DALLAS, Texas, Nov. 8, 2018 — The OpenMP Architecture Review Board (ARB) is pleased to announce Version 5.0 of the OpenMP API Specification, a major upgrade of the OpenMP language. The OpenMP community has made many requests since version 4.5 was introduced in 2015. As a result OpenMP 5.0 adds many new features that will be useful for highly parallel and complex applications. OpenMP now covers the entire hardware spectrum from embedded and accelerator devices to multicore systems with shared-memory. Vendors have made reference implementations of parts of the standard, and user courses will soon be given at OpenMP workshops and major conferences.
The OpenMP API is used in a wide range of fields, from physics, automotive and aeronautic simulations to biotech, and from automation and robotics, to financial analysis. Requests from users in these fields included adding features to enhance OpenMP for the embedded system and accelerator spaces, to provide a standard interface for debugging, and to improve performance tools. In addition to meeting these requests, OpenMP 5.0 also improves portability and usability, while bringing the specification to support the latest versions of C, C++, and Fortran.
“OpenMP 5.0 adds critical features in several areas.

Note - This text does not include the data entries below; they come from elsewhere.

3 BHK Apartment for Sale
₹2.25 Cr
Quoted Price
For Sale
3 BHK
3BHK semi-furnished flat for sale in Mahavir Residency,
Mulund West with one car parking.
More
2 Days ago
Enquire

For example, it significantly reduces the effort to use accelerators effectively through its support for unified shared memory via the requires directive and for implicit declare target directives,” said Bronis R. de Supinski, the Chair of the OpenMP Language Committee and the ARB Representative from Lawrence Livermore National Laboratory. “I have personally represented user requirements not only from the CORAL procurements but also from the Department of Energy’s Exascale Computing Project. Representatives from several other sites have brought a variety of other requirements, such as improvements to OpenMP’s tasking model.”
Version 5.0 of the OpenMP specification was jointly developed by the OpenMP ARB, a group of major computer hardware and software vendors, as well as users throughout the OpenMP community. In addition to several minor improvements, the updated specification includes the following major additions:
- Full support for accelerator devices. OpenMP now has full support for accelerator devices, including mechanisms to require unified shared memory between the host system and coprocessor devices, the ability to use device-specific function implementations, better control of implicit data mappings, and the ability to override device offload at runtime. In addition, it supports reverse offload, implicit function generation, and the ability to copy object-oriented data structures easily.

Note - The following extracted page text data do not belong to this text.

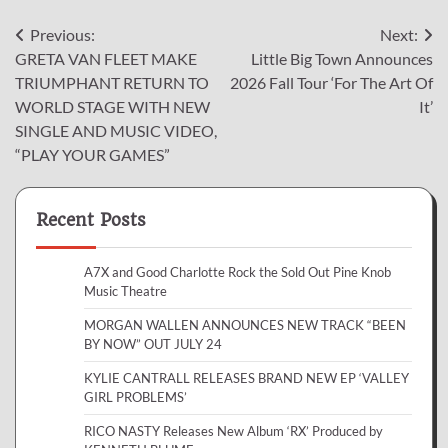
Post
Previous:
Next:
GRETA VAN FLEET MAKE
Little Big Town Announces
navigation
TRIUMPHANT RETURN TO
2026 Fall Tour ‘For The Art Of
WORLD STAGE WITH NEW
It’
SINGLE AND MUSIC VIDEO,
“PLAY YOUR GAMES”
Recent Posts
A7X and Good Charlotte Rock the Sold Out Pine Knob
Music Theatre
MORGAN WALLEN ANNOUNCES NEW TRACK “BEEN
BY NOW” OUT JULY 24
KYLIE CANTRALL RELEASES BRAND NEW EP ‘VALLEY
GIRL PROBLEMS’
RICO NASTY Releases New Album ‘RX’ Produced by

- Improved debugging and performance analysis. Two new tool interfaces enable the development of third party tools to support intuitive debugging and deep performance analysis.
- Support for the latest versions of C, C++, and Fortran. OpenMP now supports important features of Fortran 2008, C11, and C++17.

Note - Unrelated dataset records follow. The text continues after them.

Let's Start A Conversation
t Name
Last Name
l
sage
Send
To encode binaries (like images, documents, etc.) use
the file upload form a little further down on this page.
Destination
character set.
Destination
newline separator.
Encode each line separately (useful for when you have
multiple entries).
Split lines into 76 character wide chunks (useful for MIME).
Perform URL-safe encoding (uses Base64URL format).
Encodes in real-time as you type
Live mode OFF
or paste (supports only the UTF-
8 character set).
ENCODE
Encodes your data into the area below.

- Support for a fully descriptive loop construct. The loop construct lets the compiler optimize a loop while not forcing any specific implementation. This construct allows the compiler more freedom to choose a good implementation for a specific target than do other OpenMP directives.
- Multilevel memory systems. Memory allocation mechanisms are available that place data in different kinds of memories, such as high-bandwidth memory. New OpenMP features also make it easier to deal with the NUMA-ness of modern HPC systems.
- Enhanced portability. The declare variant directive and a new meta-directive allow programmers to improve performance portability by adapting OpenMP pragmas and user code at compile time.
The Proceedings of the IEEE recently published an article by the leaders of the OpenMP Language Committee that details many of these features as well as plans for future enhancements of the language. Subscribers to the IEEE Digital Library can access it here.
Major vendors have implemented parts of the OpenMP 5.0 specification in their products. GNU is the furthest along with their implementation of GCC and they plan to have quite a few features in the next release of GCC, viz GCC 9. In addition, vendors’ debugging and performance tools are being extended with OpenMP 5.0 features. More information can be found on the Resources tab of the OpenMP website, where you can also find links for OpenMP benchmarks and OpenMP research projects.
The OpenMP ARB has released several auxiliary documents to accompany OpenMP 5.0. These documents provide OpenMP context definitions in addition to example header files and interfaces that previously appeared in appendices of the OpenMP specification. A header file for the new tool interfaces is also provided. These associated source example will now be available in a compilable form.
The OpenMP YouTube channel is a great place to find educational videos about OpenMP, from entry-level to advanced, including information about the new features. On the OpenMP website you can find links to tutorials and advanced courses on OpenMP 5.0 given at OpenMP workshops and the SC conferences (SC18 & SC19). OpenMP workshops where courses on OpenMP 5.0 are offered are the International Workshop on OpenMP (IWOMP), the OpenMP Developers Conference (OpenMPCon), and the UK OpenMP Users’ Group. Of course, once OpenMP 5.0 implementations are widely available, the basic OpenMP courses given at universities and other venues will be updated. Finally, several books about OpenMP provide detailed lessons on the language and many OpenMP examples are available on the OpenMP website.
The OpenMP ARB has as mission to standardize directive-based multi-language high-level parallelism that is performant, productive and portable. Jointly defined by a group of major computer hardware and software vendors, the OpenMP API is a portable, scalable model that gives parallel programmers a simple and flexible interface for developing parallel applications for platforms ranging from embedded systems and accelerator devices to multicore systems and shared-memory systems. The OpenMP ARB owns the OpenMP brand, oversees the OpenMP specification and produces and approves new versions of the specification. Further information can be found at http://www.openmp.org/.